Lawyers acting for WikiLeaks founder Julian Assange said they were “kept in the dark” over a new indictment drawn up by US authorities, a court has heard.
The indictment, published by the US Department of Justice last month, includes fresh allegations which US prosecutors said show how Assange sought to obtain and release classified information.
Assange, 48, still faces 17 charges under the Espionage Act and conspiracy to commit computer intrusion and no additional charges have been added.
US prosecutors now allege Assange sought to recruit hackers at conferences and also of conspiring with the leader of hacking group LulzSec and asking to be provided with documents and databases.
The details of the new indictment have yet to be served as part of his extradition hearing, and prosecutor Joel Smith told Westminster Magistrates’ Court he was unable to “commit to any timetable” for its presentation.
The full hearing, originally set for May, was postponed as a result of lockdown measures introduced to tackle the coronavirus pandemic and will take place on September 7 at the Old Bailey.
District judge Vanessa Baraitser set another administrative hearing for August 14.
The move to alter the allegations has been criticised by supporters of Assange, who say that it will delay the trial further.
Edward Fitzgerald, representing Assange, told the court the defence had been “kept in the dark” about the new charges.
“This is the first time that the US has indicated that they intend to bring a fresh request,” he said.
“(With) the new request we have been kept in the dark about it.
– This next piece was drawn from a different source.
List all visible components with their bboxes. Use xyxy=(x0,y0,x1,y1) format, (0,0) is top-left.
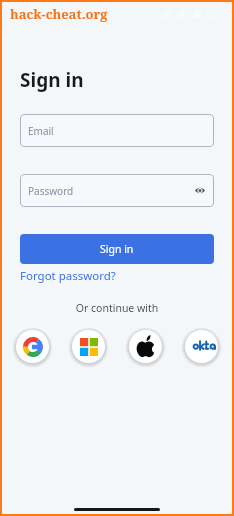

We have had it sprung on us.”
Mr Fitzgerald said there were concerns that the new charges would postpone the trial until after the US election in November, adding that President Donald Trump had referred to Assange’s defence as “a plot by the Democrats”.
“We are concerned about a fresh request at this stage with the potential consequences to derail the proceedings and that the US attorney general (is) doing this for political reason,” he said.
Assange attended the short hearing via video link from Belmarsh, having previously been absent due to medical reasons.
Kristinn Hrafnsson, WikiLeaks editor-in-chief, said that the new indictment was “wasting the court’s time”.
“What the US is doing is truly unprecedented. A new indictment is being introduced halfway into extradition proceedings, which have been a year in the making,” he said.
“The ‘new’ superseding indictment actually contains nothing new. All the alleged events have been known to the prosecution for years. It contains no new charges.
“What’s really happening here is that despite its decade-long head start, the prosecution is still unable to build a coherent and credible case.
“So, they’ve scrapped their previous two indictments and gone for a third try. They are wasting the court’s time and flagrantly disregarding proper process.”
It comes as Spain’s National Court was due to hear evidence in an investigation into whether Assange was spied on during the seven years he lived in the Ecuadorian embassy in London.
It is alleged that David Morales and his Undercover Global SL security agency invaded the privacy of Assange and his visitors at the embassy by secretly recording their meetings.